Content starts

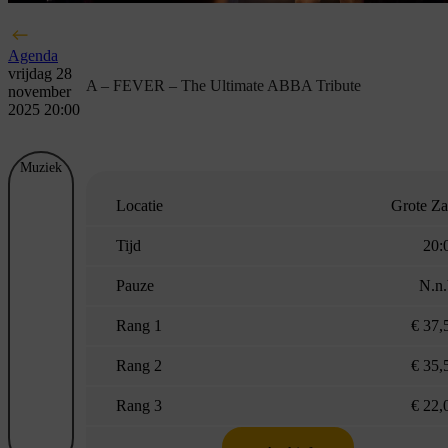
Agenda
vrijdag 28
A – FEVER – The Ultimate ABBA Tribute
november
2025 20:00
Muziek
Locatie
Grote Za
Tijd
20:
Pauze
N.n.
Rang 1
€ 37,
Rang 2
€ 35,
Rang 3
€ 22,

Content ends

▸ **AIM OF THE TASK**:
Set the entries down again exactly. Do not include the images.

▸ **SOLUTION**:
Agenda
vrijdag 28
A – FEVER – The Ultimate ABBA Tribute
november
2025 20:00
Muziek
Locatie
Grote Za
Tijd
20:
Pauze
N.n.
Rang 1
€ 37,
Rang 2
€ 35,
Rang 3
€ 22,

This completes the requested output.